At the end of last week, the portal of the Russian Movement for the Restoration of Scholarship in the Fatherland published a story about the Sudetenland Germans who were at the center of the Munich crisis from a Russian language website about the Czechs and Slovaks (http://www.nazdar.ru/index.php?id=4&additional=4czmnichov).
The article traces the history of the Sudeten Germans back to the 13th century and devotes particular attention to their status after the collapse of Austro-Hungary at the end of World War II, an event that the German community viewed as a disaster but one that the Czechs welcomed as the occasion for the establishment of their independence as a state.
Hostility between the two groups grew, the article notes, and members of the German community began to identify themselves as “Sudeten Germans,” a term few had used before. (It was first used by the writer Franz Esser only in 1902.) And Sudeten German political parties began to appear.
In 1935, the article continues, the fascist Sudeten German party of Conrad Heinlein won the elections on a platform that called for full autonomy within Czechoslovakia and ultimately unification with Germany. Not surprisingly, that agenda led to heightened tensions with Prague, especially because Hitler’s Germany took up the cause of the Sudeten Germans.
In February 1938, Hitler “openly declared that Germany must defense the Sudeten Germans,” a declaration that took on particular menace after he seized Austria a month later and instructed Heinlein to begin to make unacceptable demands on Prague so that Germany would be in a position to intervene on behalf of the Sudeten Germans.
In September 1938, events moved quickly. Heinlein attempted a putsch but failed and fled to Germany, Prague declared general mobilization to defend the territorial integrity of Czechoslovakia.
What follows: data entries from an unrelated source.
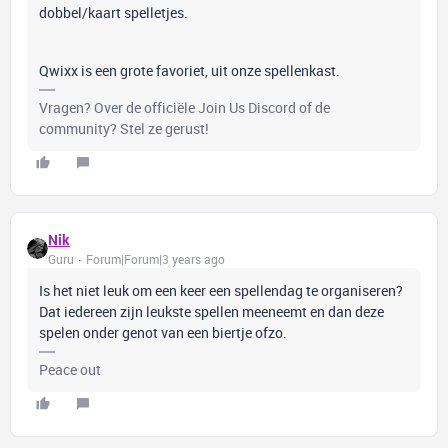
dobbel/kaart spelletjes.
Qwixx is een grote favoriet, uit onze spellenkast.
Vragen? Over de officiële Join Us Discord of de
community? Stel ze gerust!
Nik
Guru
Forum|Forum|3 years ago
Is het niet leuk om een keer een spellendag te organiseren?
Dat iedereen zijn leukste spellen meeneemt en dan deze
spelen onder genot van een biertje ofzo.
Peace out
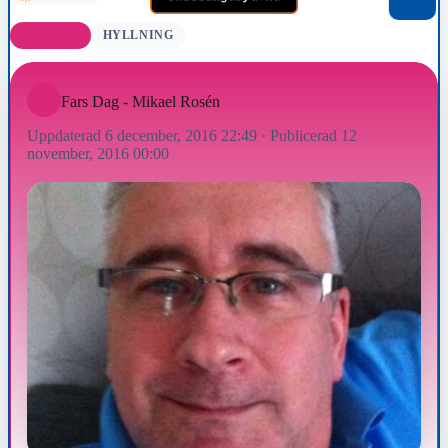
GRATTIS
HYLLNING
Fars Dag - Mikael Rosén
Uppdaterad 6 december, 2016 22:49
·
Publicerad 12
november, 2016 00:00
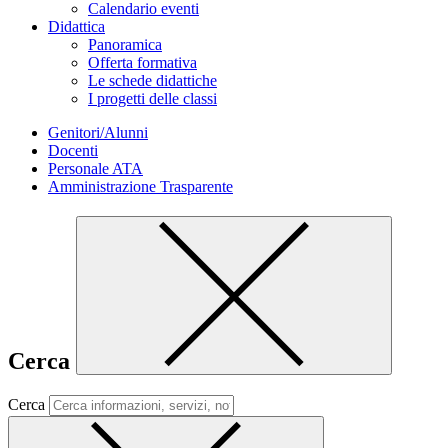
Calendario eventi
Didattica
Panoramica
Offerta formativa
Le schede didattiche
I progetti delle classi
Genitori/Alunni
Docenti
Personale ATA
Amministrazione Trasparente
Cerca
Cerca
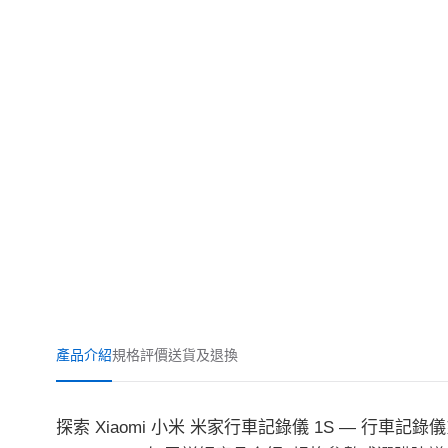
產品介紹
規格
評價
送貨及退換
探索 Xiaomi 小米 米家行車記錄儀 1S — 行車記錄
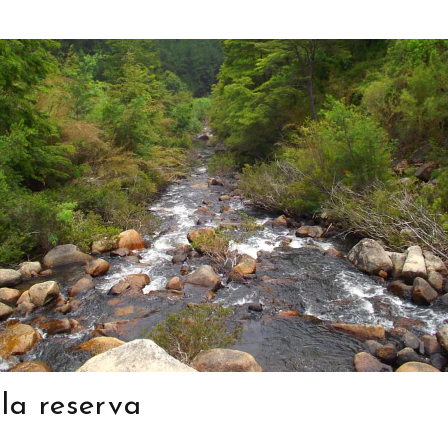
la reserva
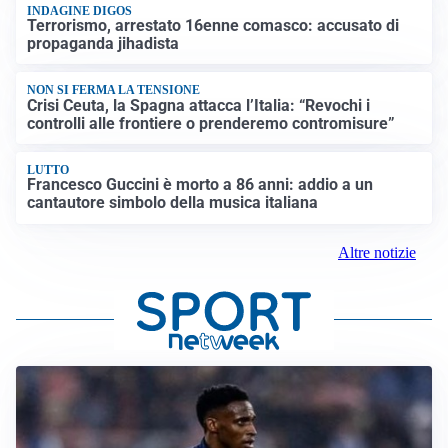
INDAGINE DIGOS
Terrorismo, arrestato 16enne comasco: accusato di
propaganda jihadista
NON SI FERMA LA TENSIONE
Crisi Ceuta, la Spagna attacca l’Italia: “Revochi i
controlli alle frontiere o prenderemo contromisure”
LUTTO
Francesco Guccini è morto a 86 anni: addio a un
cantautore simbolo della musica italiana
Altre notizie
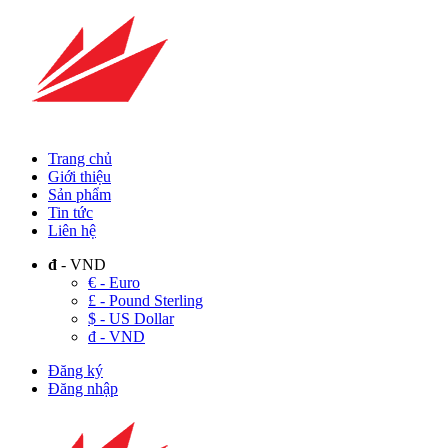
Trang chủ
Giới thiệu
Sản phẩm
Tin tức
Liên hệ
đ
- VND
€ - Euro
£ - Pound Sterling
$ - US Dollar
đ - VND
Đăng ký
Đăng nhập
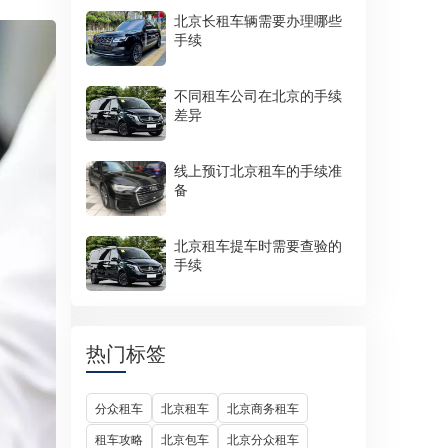
北京长租车辆需要办理哪些
手续
不同租车公司在北京的手续
差异
线上预订北京租车的手续准
备
北京租车提车时需要查验的
手续
热门标签
分众租车
北京租车
北京商务租车
租车攻略
北京包车
北京分众租车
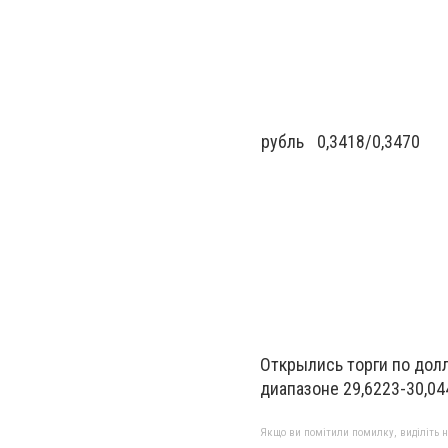
рубль
0,3418
/
0,3470
Открылись торги по долл
диапазоне 29,6223-30,044
Якщо ви помітили помилку, виділіть нео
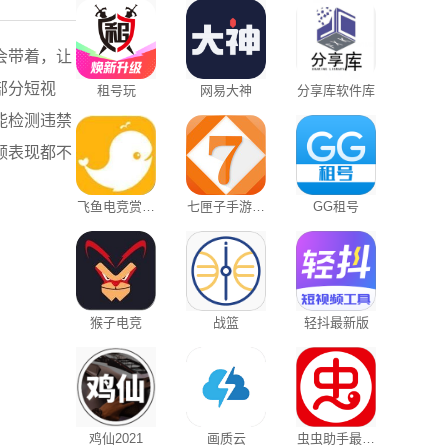
会带着，让
部分短视
租号玩
网易大神
分享库软件库
能检测违禁
频表现都不
飞鱼电竞赏金
七匣子手游中
GG租号
赛手机版
心
猴子电竞
战篮
轻抖最新版
鸡仙2021
画质云
虫虫助手最新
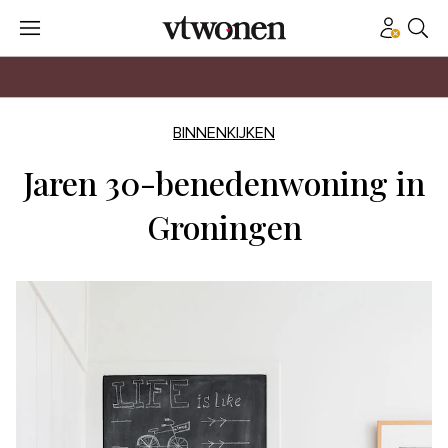
BINNENKIJKEN
Jaren 30-benedenwoning in
Groningen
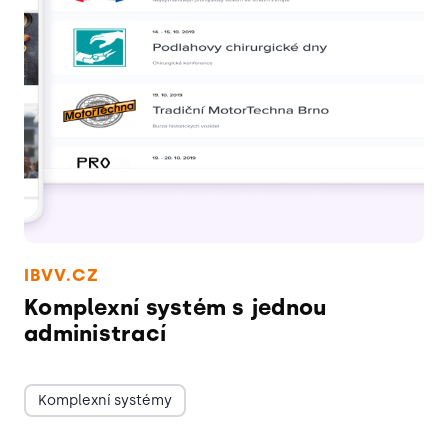
IBVV.CZ
Komplexní systém s jednou
administrací
Komplexní systémy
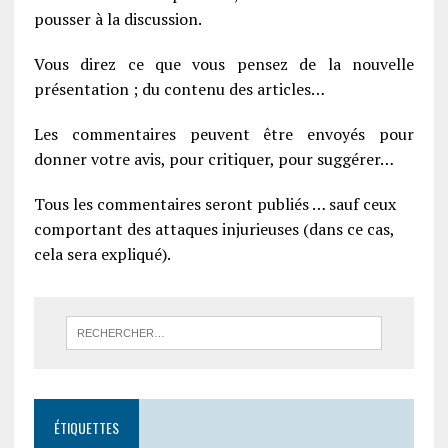
pousser à la discussion.
Vous direz ce que vous pensez de la nouvelle
présentation ; du contenu des articles…
Les commentaires peuvent être envoyés pour
donner votre avis, pour critiquer, pour suggérer…
Tous les commentaires seront publiés … sauf ceux
comportant des attaques injurieuses (dans ce cas,
cela sera expliqué).
ÉTIQUETTES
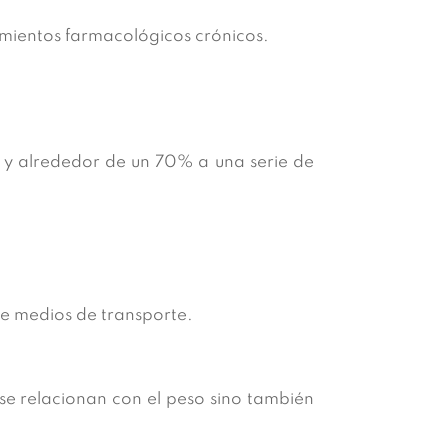
mientos farmacológicos crónicos.
 y alrededor de un 70% a una serie de
de medios de transporte.
se relacionan con el peso sino también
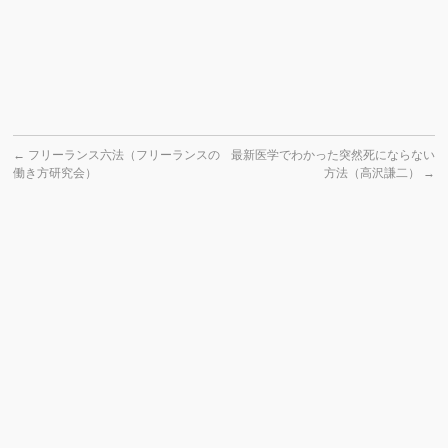
←
フリーランス六法（フリーランスの
最新医学でわかった突然死にならない
働き方研究会）
方法（高沢謙二）
→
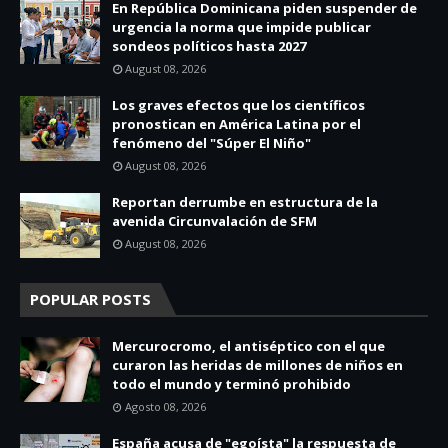
En República Dominicana piden suspender de
urgencia la norma que impide publicar
sondeos políticos hasta 2027
August 08, 2026
Los graves efectos que los científicos
pronostican en América Latina por el
fenómeno del "Súper El Niño"
August 08, 2026
Reportan derrumbe en estructura de la
avenida Circunvalación de SFM
August 08, 2026
POPULAR POSTS
Mercurocromo, el antiséptico con el que
curaron las heridas de millones de niños en
todo el mundo y terminó prohibido
Agosto 08, 2026
España acusa de "egoísta" la respuesta de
Hitler met with Chamberlain, and on September 19, England and France send a note to the Czechs telling them to accept Germany’s demands.
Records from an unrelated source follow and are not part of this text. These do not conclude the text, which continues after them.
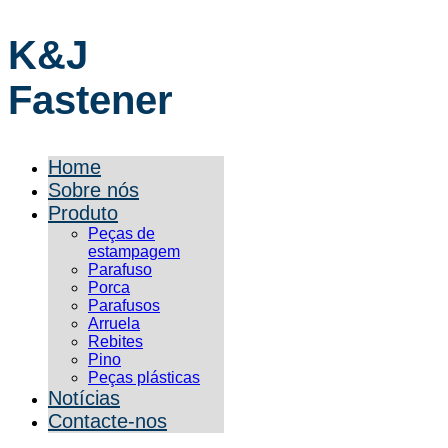
K&J
Fastener
Home
Sobre nós
Produto
Peças de
estampagem
Parafuso
Porca
Parafusos
Arruela
Rebites
Pino
Peças plásticas
Notícias
Contacte-nos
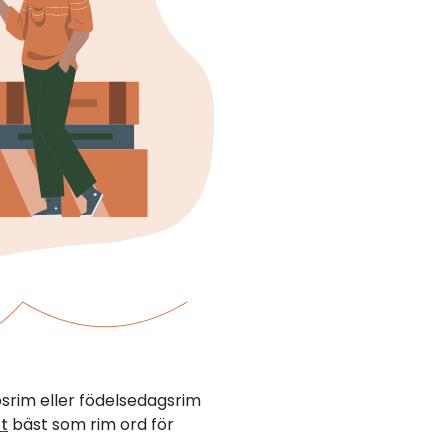
psrim eller födelsedagsrim
t
bäst som rim ord för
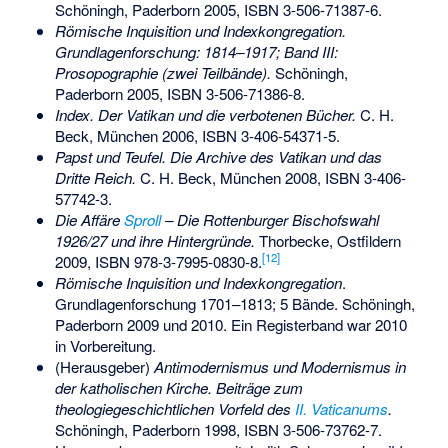
Schöningh, Paderborn 2005,
ISBN 3-506-71387-6
.
Römische Inquisition und Indexkongregation.
Grundlagenforschung: 1814–1917; Band III:
Prosopographie (zwei Teilbände).
Schöningh,
Paderborn 2005,
ISBN 3-506-71386-8
.
Index. Der Vatikan und die verbotenen Bücher.
C. H.
Beck, München 2006,
ISBN 3-406-54371-5
.
Papst und Teufel. Die Archive des Vatikan und das
Dritte Reich.
C. H. Beck, München 2008,
ISBN 3-406-
57742-3
.
Die Affäre
Sproll
– Die Rottenburger Bischofswahl
1926/27 und ihre Hintergründe.
Thorbecke, Ostfildern
[
12
]
2009,
ISBN 978-3-7995-0830-8
.
Römische Inquisition und Indexkongregation
.
Grundlagenforschung 1701–1813; 5 Bände. Schöningh,
Paderborn 2009 und 2010. Ein Registerband war 2010
in Vorbereitung.
(Herausgeber)
Antimodernismus und Modernismus in
der katholischen Kirche. Beiträge zum
theologiegeschichtlichen Vorfeld des
II. Vaticanums
.
Schöningh, Paderborn 1998,
ISBN 3-506-73762-7
.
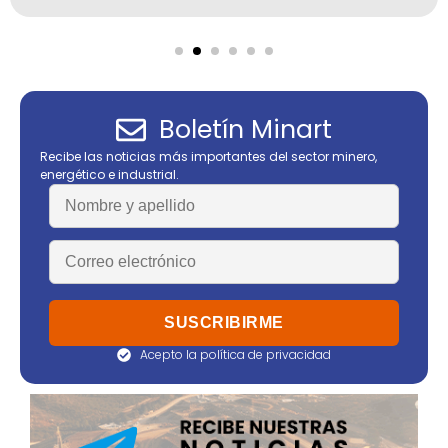
Boletín Minart
Recibe las noticias más importantes del sector minero,
energético e industrial.
Acepto la política de privacidad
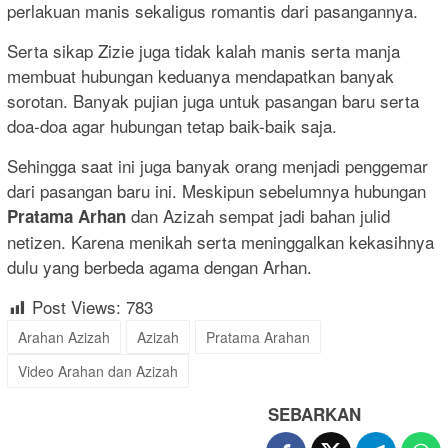
perlakuan manis sekaligus romantis dari pasangannya.
Serta sikap Zizie juga tidak kalah manis serta manja
membuat hubungan keduanya mendapatkan banyak
sorotan. Banyak pujian juga untuk pasangan baru serta
doa-doa agar hubungan tetap baik-baik saja.
Sehingga saat ini juga banyak orang menjadi penggemar
dari pasangan baru ini. Meskipun sebelumnya hubungan
dan Azizah sempat jadi bahan julid
Pratama Arhan
netizen. Karena menikah serta meninggalkan kekasihnya
dulu yang berbeda agama dengan Arhan.
Post Views:
783
Arahan Azizah
Azizah
Pratama Arahan
Video Arahan dan Azizah
SEBARKAN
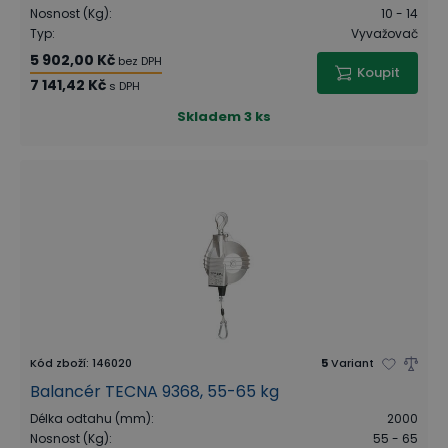
Nosnost (Kg)
:
10 - 14
Typ
:
Vyvažovač
5 902,00 Kč
bez DPH
Koupit
7 141,42 Kč
s DPH
Skladem
3 ks
Kód zboží
:
146020
5
Variant
Balancér TECNA 9368, 55-65 kg
Délka odtahu (mm)
:
2000
Nosnost (Kg)
:
55 - 65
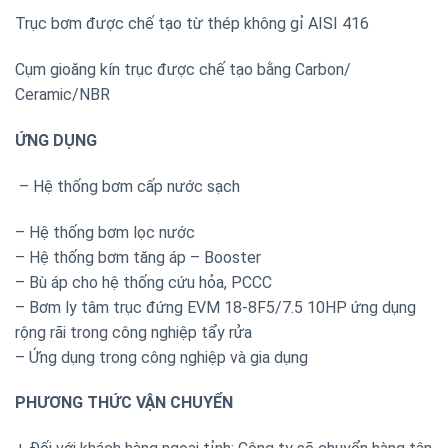
Trục bơm được chế tạo từ thép không gỉ AISI 416
Cụm gioăng kín trục được chế tạo bằng Carbon/
Ceramic/NBR
ỨNG DỤNG
– Hệ thống bơm cấp nước sạch
– Hệ thống bơm lọc nước
– Hệ thống bơm tăng áp – Booster
– Bù áp cho hệ thống cứu hỏa, PCCC
– Bơm ly tâm trục đứng EVM 18-8F5/7.5 10HP ứng dụng
rộng rãi trong công nghiệp tẩy rửa
– Ứng dụng trong công nghiệp và gia dụng
PHƯƠNG THỨC VẬN CHUYỂN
Then, as the article concludes, there followed “the signing of the shameful Munich accords and on September 30, under the pressure of the Western ‘alllies,’ Czechoslovakia accepted all of Germany’s conditions,” including most importantly giving Germany control of the Sudenland and its critical border defense facilities.
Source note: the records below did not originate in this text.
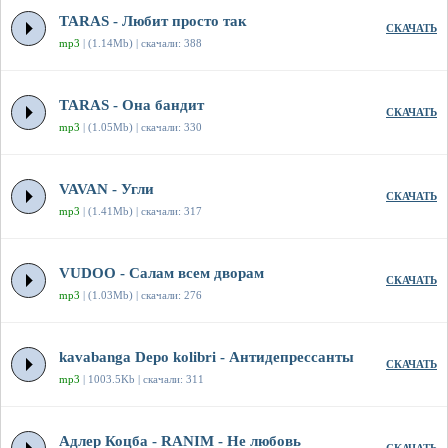
TARAS - Любит просто так
СКАЧАТЬ
mp3
| (1.14Mb) | скачали: 388
TARAS - Она бандит
СКАЧАТЬ
mp3
| (1.05Mb) | скачали: 330
VAVAN - Угли
СКАЧАТЬ
mp3
| (1.41Mb) | скачали: 317
VUDOO - Салам всем дворам
СКАЧАТЬ
mp3
| (1.03Mb) | скачали: 276
kavabanga Depo kolibri - Антидепрессанты
СКАЧАТЬ
mp3
| 1003.5Kb | скачали: 311
Адлер Коцба - RANIM - Не любовь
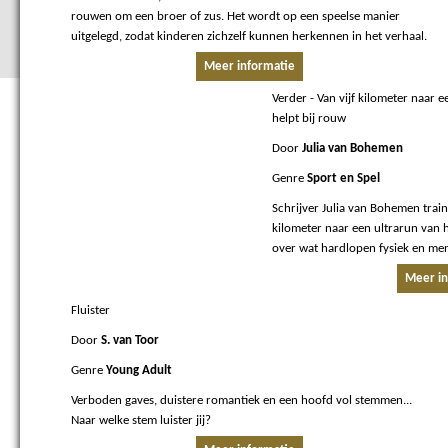
rouwen om een broer of zus. Het wordt op een speelse manier
uitgelegd, zodat kinderen zichzelf kunnen herkennen in het verhaal.
Meer informatie
Verder
- Van vijf kilometer naar 
helpt bij rouw
Door
Julia van Bohemen
Genre
Sport en Spel
Schrijver Julia van Bohemen train
kilometer naar een ultrarun van 
over wat hardlopen fysiek en men
Meer in
Fluister
Door
S. van Toor
Genre
Young Adult
Verboden gaves, duistere romantiek en een hoofd vol stemmen...
Naar welke stem luister jij?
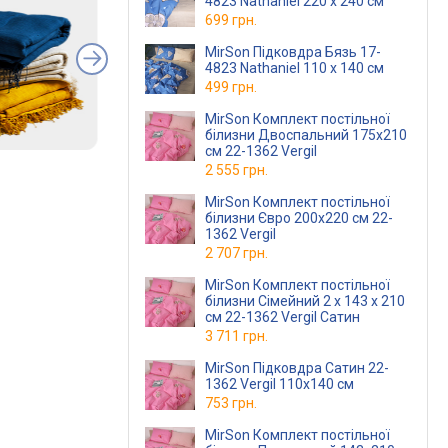
4823 Nathaniel 220 х 240 см
699 грн.
MirSon Підковдра Бязь 17-
4823 Nathaniel 110 x 140 см
499 грн.
MirSon Комплект постільної
білизни Двоспальний 175х210
см 22-1362 Vergil
2 555 грн.
MirSon Комплект постільної
білизни Євро 200х220 см 22-
1362 Vergil
2 707 грн.
MirSon Комплект постільної
білизни Сімейний 2 x 143 x 210
см 22-1362 Vergil Сатин
3 711 грн.
MirSon Підковдра Сатин 22-
1362 Vergil 110х140 см
753 грн.
MirSon Комплект постільної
Lest anyone draw any parallels between these events and Russian policy more recently in Georgia and toward ethnic Russians living in the countries that emerged from the collapse of the USSR, the editors of the Russian site specify how they believe Munich must be understood (www.za-nauku.ru//index.php?option=com_content&task=view&id=1009&Itemid=36).
According to them, “the Munich episode shows that the strategy of capitulation, of ‘appeasing the aggressor,’ invariably leads to disaster by opening the way to war and defeat.” And they pointedly add, “Not one country in the world has made so many capitulations as post-Soviet Russia in the course of the last two decades.”
“Only once, in the case of Ossetia, has [Russia] acted in a worthy way and defended its position. The continuation of a policy of capitulation on which many key figures of Russian politics and economics now insist will entail a catastrophe for the state like the one which Czechoslovakia experienced in 1938.”